Taryfy samochodowe Trumpa byłyby „policzkiem pierwszego rzędu w twarz ekonomiczną” - mówi Buiter z Citi

Aktualności finansowe

Światowa gospodarka mocno ucierpi, jeśli prezydent Donald Trump zdecyduje się nałożyć wysokie cła na importowane samochody, powiedział Willem Buiter z Citi w CNBC w czwartek, a Niemcy prawdopodobnie poniosą ciężar wszelkich strat.

Administracja USA oświadczyła niedawno, że niektóre importowane pojazdy i części samochodowe stanowią zagrożenie dla bezpieczeństwa narodowego największej gospodarki świata.

Pojawia się po tym, jak Departament Handlu przedłożył w lutym tak zwany raport bezpieczeństwa narodowego „Sekcja 232”. Konkretne zalecenia zawarte w tym raporcie nie zostały ujawnione, ale powszechnie uważa się, że stwierdzono, że import samochodów i części samochodowych stanowi zagrożenie ze względów bezpieczeństwa narodowego.

Jednak Trump powstrzymał się przed nałożeniem ceł samochodowych w zeszłym tygodniu, zamiast tego zdecydował się opóźnić decyzję nawet o sześć miesięcy, aby dać więcej czasu na rozmowy handlowe z Unią Europejską i Japonią.

„Jeśli dostaniemy się do ceł zgodnie z sekcją 232 ustawy, którą grożą Stany Zjednoczone, za którą dały odroczenie do listopada, to byłoby to poważne”, powiedział Willem Buiter, specjalny doradca ekonomiczny w Citi, w rozmowie z CNBC. Squawk Box Europe” w czwartek.

„To oznaczałoby cła na import samochodów, na import części samochodowych, a to uderzyłoby w Niemcy najbardziej ze wszystkich dużych krajów uprzemysłowionych.

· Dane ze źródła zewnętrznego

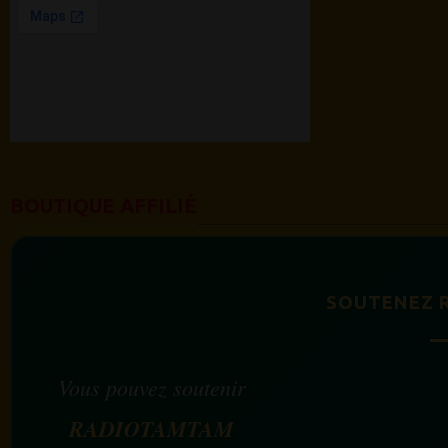
BOUTIQUE AFFILIÉ
SOUTENEZ 
Vous pouvez soutenir
RADIOTAMTAM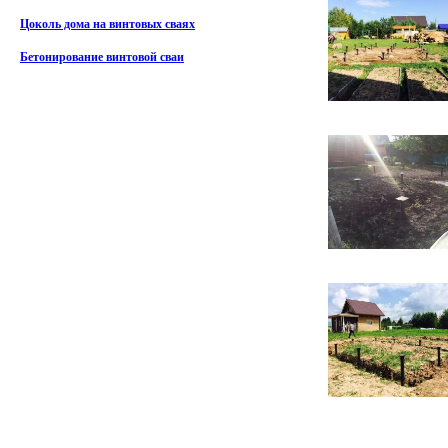
Цоколь дома на винтовых сваях
Бетонирование винтовой сваи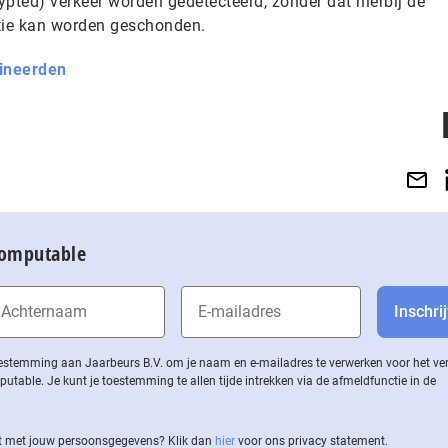
rypted) verkeer worden gedetecteerd, zonder dat hierbij de
atie kan worden geschonden.
ineerden
Computable
 toestemming aan Jaarbeurs B.V. om je naam en e-mailadres te verwerken voor het v
ble. Je kunt je toestemming te allen tijde intrekken via de af­meld­func­tie in de
 met jouw per­soons­ge­ge­vens? Klik dan
hier
voor ons privacy statement.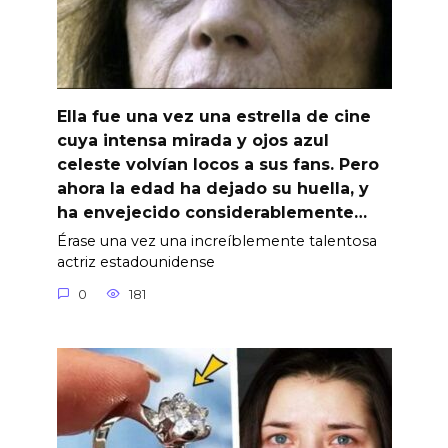
Ella fue una vez una estrella de cine
cuya intensa mirada y ojos azul
celeste volvían locos a sus fans. Pero
ahora la edad ha dejado su huella, y
ha envejecido considerablemente…
Érase una vez una increíblemente talentosa
actriz estadounidense
0
181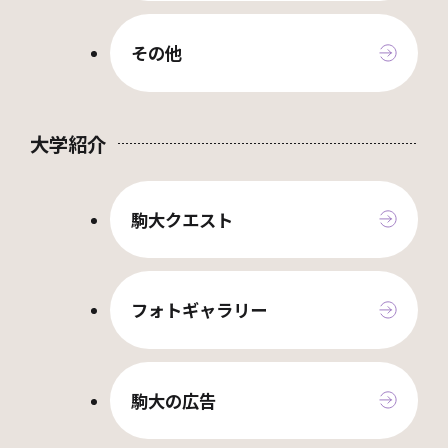
その他
大学紹介
駒大クエスト
フォトギャラリー
駒大の広告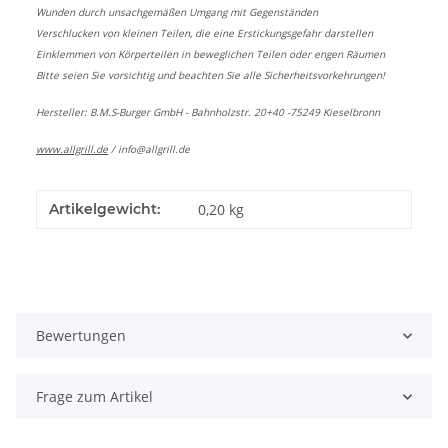
Wunden durch unsachgemäßen Umgang mit Gegenständen
Verschlucken von kleinen Teilen, die eine Erstickungsgefahr darstellen
Einklemmen von Körperteilen in beweglichen Teilen oder engen Räumen
Bitte seien Sie vorsichtig und beachten Sie alle Sicherheitsvorkehrungen!
Hersteller: B.M.S-Burger GmbH - Bahnholzstr. 20+40 -75249 Kieselbronn
www.allgrill.de
/
info@allgrill.de
Artikelgewicht:
0,20
kg
Bewertungen
Frage zum Artikel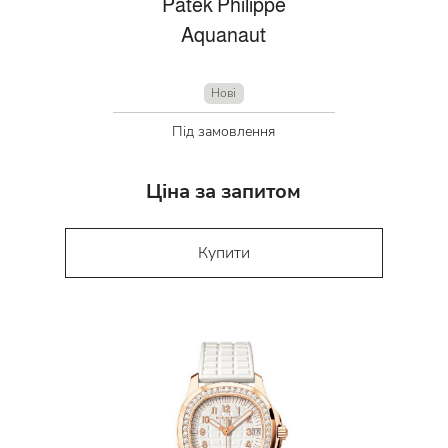
Patek Philippe
Aquanaut
Нові
Під замовлення
Ціна за запитом
Купити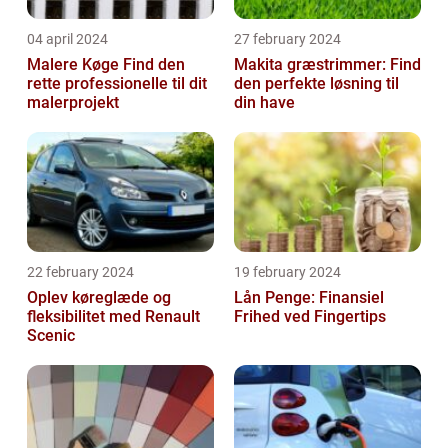
04 april 2024
27 february 2024
Malere Køge Find den
Makita græstrimmer: Find
rette professionelle til dit
den perfekte løsning til
malerprojekt
din have
22 february 2024
19 february 2024
Oplev køreglæde og
Lån Penge: Finansiel
fleksibilitet med Renault
Frihed ved Fingertips
Scenic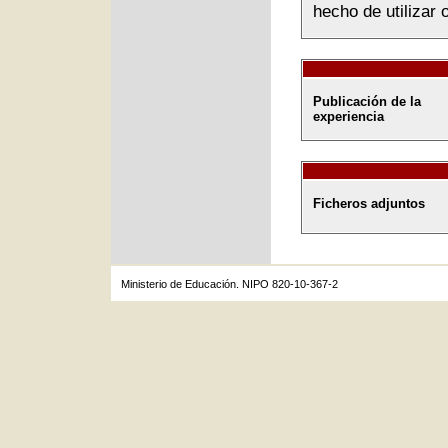
hecho de utilizar
Publicación de la
experiencia
Ficheros adjuntos
Ministerio de Educación. NIPO 820-10-367-2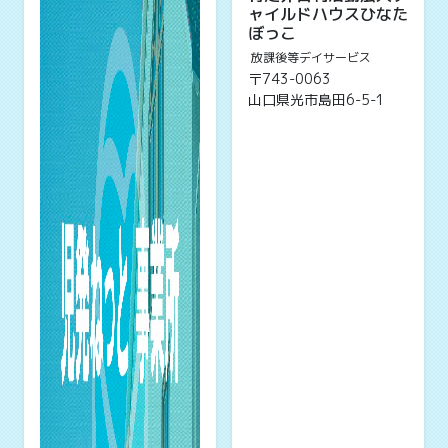
ャイルドハウスひなた
ぼっこ
放課後等デイサービス
〒743-0063
山口県光市島田6-5-1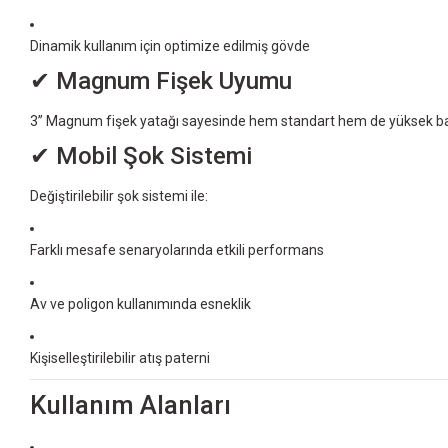
Dinamik kullanım için optimize edilmiş gövde
✔ Magnum Fişek Uyumu
3” Magnum fişek yatağı sayesinde hem standart hem de yüksek ba
✔ Mobil Şok Sistemi
Değiştirilebilir şok sistemi ile:
Farklı mesafe senaryolarında etkili performans
Av ve poligon kullanımında esneklik
Kişiselleştirilebilir atış paterni
Kullanım Alanları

Byłby to policzek pierwszego rzędu w ekonomiczną twarz” – dodał.

Nowe samochody Mercedes-Benz AG stoją na nabrzeżu przed eksportem z terminala BLG Logistics Group AG w porcie Bremerhaven w Bremerhaven, Niemcy, we wtorek, 22 stycznia 2019 r.

Krisztian Bocsi | Bloomberg | Getty Images

Europejskie zapasy samochodów spadły o ponad 7% w ciągu ostatniego tygodnia, a sektor spadł o około 27% w okresie 12 miesięcy.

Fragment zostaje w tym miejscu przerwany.